TASK STATEMENT:
Exactly reproduce the lines from the line that has "Аспирантура" down to the last line of the entries, inclusive.

<<<<

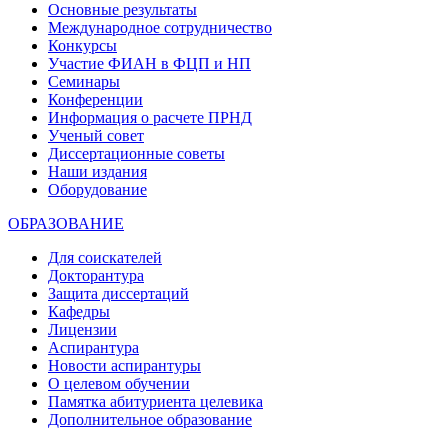
Основные результаты
Международное сотрудничество
Конкурсы
Участие ФИАН в ФЦП и НП
Семинары
Конференции
Информация о расчете ПРНД
Ученый совет
Диссертационные советы
Наши издания
Оборудование
ОБРАЗОВАНИЕ
Для соискателей
Докторантура
Защита диссертаций
Кафедры
Лицензии
Аспирантура
Новости аспирантуры
О целевом обучении
Памятка абитуриента целевика
Дополнительное образование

>>>>

EXERCISE RESPONSE:
Аспирантура
Новости аспирантуры
О целевом обучении
Памятка абитуриента целевика
Дополнительное образование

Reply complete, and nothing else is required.